Midwest Governors Want RVP Ban On E15 To End

  • Tuesday, 13 September 2016 10:59

Seven governors from the Midwest, including Minnesota's Gov. Mark Dayton, have asked the EPA to end the reid vapor pressure (RVP) ban on E15.

In a letter to EPA Administrator, Gina McCarthy, the governors point out that the "inequitable RVP treatment of E10 and E15 has no scientific basis since E15 and higher blends are lower in volatility than E10 when blended with the same base gasoline."

The RVP bars the sale of E15 to non-flex fuel vehicles from June 1 to Sept 15.

Ethanol has a lower RVP than gasoline but the RVP in blends like E10 or E15 increase if the gasoline blend stock has a higher RVP and during the summer months, there is a lack of supply of gasoline with a low RVP. Nonetheless, E10 has been granted a waiver to be sold in the summer. E15, while indistinguishable from E10, has not been given a waiver. You can read more on the RVP ban here.

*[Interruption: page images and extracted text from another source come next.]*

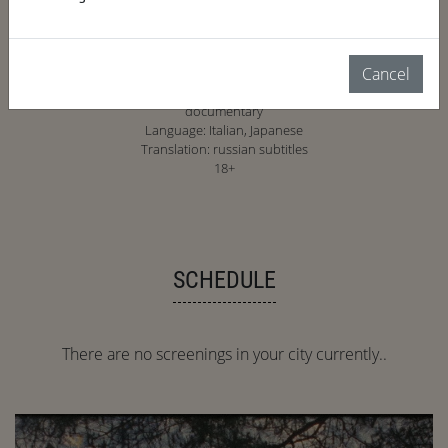
Cancel
2023, Italy, Netherlands, UK, 77 min.
documentary
Language: Italian, Japanese
Translation: russian subtitles
18+
SCHEDULE
There are no screenings in your city currently..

As a result of the ban, E15 sales dropped significantly in June and July (August sales numbers aren't out yet) in Minnesota. You can read more here

"EPA's disparate handling of E10 and E15 with regard to fuel volatility regulation is stifling the widespread adoption of E15 and mid-level ethanol blends," the governors wrote in the letter. Besides Dayton, the other governors who signed the letter include Gov. Terry Branstad (Iowa), Gov. Sam Brownback (Kansas), Jay Nixon (Missouri), Pete Rickets (Nebraska), Jack Dalrymple (North Dakota) and Dennis Daugaard (South Dakota).

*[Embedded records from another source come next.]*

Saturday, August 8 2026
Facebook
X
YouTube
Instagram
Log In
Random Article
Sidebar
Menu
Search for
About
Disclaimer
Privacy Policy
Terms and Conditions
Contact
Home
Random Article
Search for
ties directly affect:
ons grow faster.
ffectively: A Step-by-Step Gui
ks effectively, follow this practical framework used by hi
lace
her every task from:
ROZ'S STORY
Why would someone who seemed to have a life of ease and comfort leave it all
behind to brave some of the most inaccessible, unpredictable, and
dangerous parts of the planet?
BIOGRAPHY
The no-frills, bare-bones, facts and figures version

In their letter, the governors urge the EPA to " take immediate action to establish a volatility regime that allows a uniform gasoline blendstock to be suitable for blending both E10 and E15 (and higher blends) year round."

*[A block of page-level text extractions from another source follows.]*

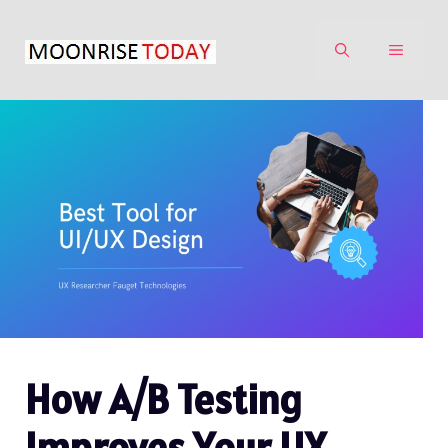
Skip
to
MENU
content
How A/B Testing
Improves Your UX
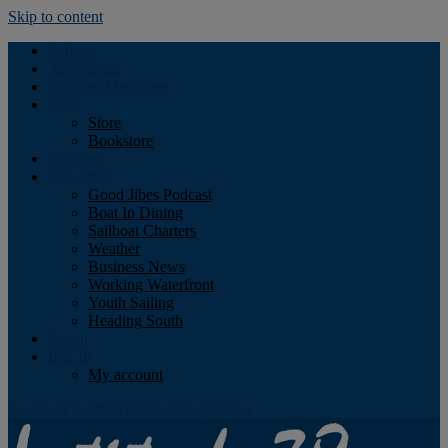
Skip to content
Podcast
Advertising
Find the Magazine
Store
Store
Bookstore
Obituary
Resources
Good Jibes Podcast
Boat In Dining
Sailboat Charters
Weather
Business News
Working Waterfront
Youth Sailing
Heading South
About
Log In
My account
Facebook
Twitter
Youtube
Instagram
Rss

"When EPA first proposed its dramatic belnding reductions to the Renewable Fuel Standard in 2013, the Agency specifically asked that stakeholders suggest 'what actions, on the part of government...could be taken to overcome these obstacles and to enable E15 consumption to increase.' Ensuring the same base gasoline may be blended to create E10 and E15 year round is one step that EPA can take immediately to stimulate a rapid increase in E15 consumption - driving ethanol use well beyond the so-called 'E10 blendwall' and giving more Americans the choice of a cleaner-burning, lower-cost, higher-octane, renewable fuel at the pump."